The Seaford Museum in Martello Tower no. 74, East Sussex – the museum contains, among other things, “collections of domestic appliances covering the first half of the 20th century, office machinery from early typewriters and copiers to computers and a particularly large collection of radios and television sets.”
Cragside in Northumberland – country home of Victorian inventor Lord Armstrong and the first house in the world to be powered by hydro-electricity.
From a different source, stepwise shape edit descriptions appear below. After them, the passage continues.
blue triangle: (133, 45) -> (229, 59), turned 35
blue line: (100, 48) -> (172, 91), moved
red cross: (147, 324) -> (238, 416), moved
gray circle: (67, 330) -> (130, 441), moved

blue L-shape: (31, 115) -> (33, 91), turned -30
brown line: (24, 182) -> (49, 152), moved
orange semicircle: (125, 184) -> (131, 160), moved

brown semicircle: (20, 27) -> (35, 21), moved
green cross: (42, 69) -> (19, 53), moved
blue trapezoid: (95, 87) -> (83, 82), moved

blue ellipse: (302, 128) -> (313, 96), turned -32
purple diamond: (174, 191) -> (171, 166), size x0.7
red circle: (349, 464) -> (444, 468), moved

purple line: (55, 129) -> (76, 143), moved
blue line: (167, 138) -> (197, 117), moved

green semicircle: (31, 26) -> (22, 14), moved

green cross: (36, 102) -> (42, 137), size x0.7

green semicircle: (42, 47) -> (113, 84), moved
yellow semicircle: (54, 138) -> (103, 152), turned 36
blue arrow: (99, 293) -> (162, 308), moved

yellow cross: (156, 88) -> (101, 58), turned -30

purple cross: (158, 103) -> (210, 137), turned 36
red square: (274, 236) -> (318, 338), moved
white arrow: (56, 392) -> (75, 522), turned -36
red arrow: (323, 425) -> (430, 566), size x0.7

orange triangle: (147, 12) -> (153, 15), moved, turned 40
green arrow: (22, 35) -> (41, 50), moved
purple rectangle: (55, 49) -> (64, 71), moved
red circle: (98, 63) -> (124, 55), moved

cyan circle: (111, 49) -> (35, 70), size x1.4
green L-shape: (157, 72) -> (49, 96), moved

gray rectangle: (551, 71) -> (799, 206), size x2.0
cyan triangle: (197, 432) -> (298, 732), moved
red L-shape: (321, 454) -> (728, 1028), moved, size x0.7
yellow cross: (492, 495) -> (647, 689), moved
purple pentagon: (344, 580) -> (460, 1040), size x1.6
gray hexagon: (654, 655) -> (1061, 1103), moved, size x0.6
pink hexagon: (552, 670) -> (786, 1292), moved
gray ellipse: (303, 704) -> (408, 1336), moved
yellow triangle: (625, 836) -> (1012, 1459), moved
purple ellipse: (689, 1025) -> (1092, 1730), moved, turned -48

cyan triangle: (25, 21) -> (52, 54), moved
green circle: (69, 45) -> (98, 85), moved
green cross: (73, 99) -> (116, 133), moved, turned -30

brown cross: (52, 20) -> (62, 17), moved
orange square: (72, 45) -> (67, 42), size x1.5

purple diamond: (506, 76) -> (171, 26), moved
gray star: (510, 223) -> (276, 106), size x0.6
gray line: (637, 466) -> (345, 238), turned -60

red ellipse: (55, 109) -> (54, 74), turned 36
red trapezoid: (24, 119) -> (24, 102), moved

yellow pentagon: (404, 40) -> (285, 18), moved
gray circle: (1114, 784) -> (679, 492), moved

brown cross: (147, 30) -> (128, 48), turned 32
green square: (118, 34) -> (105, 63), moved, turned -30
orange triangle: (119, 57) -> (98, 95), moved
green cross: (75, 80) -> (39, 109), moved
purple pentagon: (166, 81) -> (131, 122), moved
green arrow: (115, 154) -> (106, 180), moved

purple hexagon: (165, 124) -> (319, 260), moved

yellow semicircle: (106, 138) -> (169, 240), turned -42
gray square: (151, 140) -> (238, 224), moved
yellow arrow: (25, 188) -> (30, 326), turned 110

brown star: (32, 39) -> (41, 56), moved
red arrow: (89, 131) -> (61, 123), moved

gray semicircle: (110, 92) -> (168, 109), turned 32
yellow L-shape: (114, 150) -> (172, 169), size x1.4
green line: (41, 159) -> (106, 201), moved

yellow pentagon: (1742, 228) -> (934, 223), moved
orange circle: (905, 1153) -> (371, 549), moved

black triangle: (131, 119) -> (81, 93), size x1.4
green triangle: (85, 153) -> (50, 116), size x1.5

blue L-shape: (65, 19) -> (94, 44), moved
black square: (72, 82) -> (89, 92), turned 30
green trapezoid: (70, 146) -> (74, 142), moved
The house is full of gadgets, and there’s a huge adventure playground for the kids.
The Electric Brae in Ayrshire, Scotland – a mysterious place where cars roll uphill!
The Ossuary at St Leonard’s Church in Hythe, Kent – 2,000 skulls and 8,000 long bones, all nicely piled in the crypt.
The Williamson Tunnels Heritage Centre in Liverpool – an labyrinth of tunnels built by eccentric philanthropist Joseph Williamson during the first half of the 19th century.
The Needles Battery on the Isle of Wight – built in the last half of the 19th century as a defence against an invasion by France.
The Birr Castle Telescope in Co Offaly, Ireland – the largest telescope in the world when it was built by the Third Earl of Rosse in the 1840s, where the spiral nature of galaxies was first discovered.
Have a look at the map on Ben’s site to find places closer to you (at least if you’re in the UK or Ireland) and if you know of any other “nerdy day trip” destinations that aren’t included yet, add them yourself!